Create an online class website for data structures in C. Include lessons on arrays, linked lists, stacks, queues, and trees. Each lesson should have an explanation section and code examples with copy button.
Gemini generates the complete source code and shows a live preview on the right panel.
Step 2: Refine the App
Use the chat interface to improve the design and add features ?
Use a light green background and titles should be black.
Gemini also suggests useful enhancements such as − "Add interactive visualizations", "Add quizzes per lesson", "Improve code copy block", "Add keyboard shortcuts", and "Add lesson completion feedback". Click any suggestion to apply it instantly.
Step 3: Deploy the App
Once the prototype is ready, you have three options −
- Deploy to Cloud − Click the Deploy button for one-click cloud hosting.
- Share Source Code − Share a link to the generated code with other developers.
- Download Code − Download the HTML/CSS/JS files to run locally or integrate into an existing project.
Effective Prompts
The quality of your prompt determines the quality of the generated app. Here are effective prompt patterns −
| Purpose | Prompt Example |
|---|---|
| Full App | Create a personal finance tracker with income/expense categories, monthly charts, and a dashboard summary. |
| Visual Refinement | Change the color scheme to dark mode. Use Inter font. Make cards have rounded corners with subtle shadows. |
| Add Feature | Add a search bar that filters lessons by title. Add a progress bar showing completed vs remaining lessons. |
| Interactive Elements | Add a quiz at the end of each lesson with 3 multiple-choice questions and instant feedback. |
| Data Visualization | Create an animated bar chart comparing time complexity of sorting algorithms: bubble, merge, quick, and heap sort. |
| Landing Page | Build a SaaS landing page for a project management tool with hero section, features grid, pricing table, and testimonials. |
Integration with Other Tools
Using the Gemini API
Get an API key from AI Studio and integrate Gemini into any application ?
import google.generativeai as genai
genai.configure(api_key="your-api-key")
model = genai.GenerativeModel("gemini-2.0-flash")

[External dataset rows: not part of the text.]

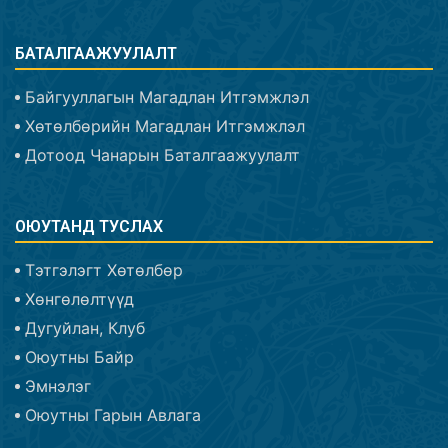
БАТАЛГААЖУУЛАЛТ
Байгууллагын Магадлан Итгэмжлэл
Хөтөлбөрийн Магадлан Итгэмжлэл
Дотоод Чанарын Баталгаажуулалт
ОЮУТАНД ТУСЛАХ
Тэтгэлэгт Хөтөлбөр
Хөнгөлөлтүүд
Дугуйлан, Клуб
Оюутны Байр
Эмнэлэг
Оюутны Гарын Авлага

response = model.generate_content("Explain binary search in simple terms")
print(response.text)
Export to Firebase Studio
For full-stack apps with backend and database, export your Google AI Studio prototype to Firebase Studio for adding authentication, Firestore database, and Cloud Run deployment.
Download and Continue in VS Code
Download the generated code and open it in VS Code for further development −
# Download the generated files # Open in VS Code code ./my-ai-studio-project # Install live-server for local preview npm install -g live-server live-server .
Strengths and Limitations
| Strengths | Limitations |
|---|---|
| Fastest prompt-to-app experience (seconds) | Generates frontend only (HTML/CSS/JS) − no backend |
| Generous free tier for prototyping | Complex multi-page apps may need manual editing |
| Smart follow-up suggestions | No built-in database or authentication |
| Code download and sharing built-in | Generated code may not follow production best practices |
| Multi-modal API testing (text, image, audio) | Requires Firebase Studio for full-stack deployment |
Best Practices
- Be detailed in your first prompt − Include page structure, color scheme, content sections, and interactive elements upfront for better results.
- Use Gemini's suggestions − The auto-suggested enhancements are often useful and can be applied with one click.
- Iterate visually − Watch the live preview as you refine. Small prompts like "make it wider" or "add padding" are effective.
- Download and review code − Always download and review the generated code before sharing with stakeholders.
- Use for demos and MVPs − Google AI Studio is best for rapid prototypes. For production apps, export to Firebase Studio or your own framework.
Conclusion
Google AI Studio lets you build interactive web app prototypes from a single prompt in seconds. The free tier is generous for prototyping and API testing, while the chat-based refinement and smart suggestions make iteration fast. Use it for rapid demos and MVPs, then export to Firebase Studio or VS Code for production development.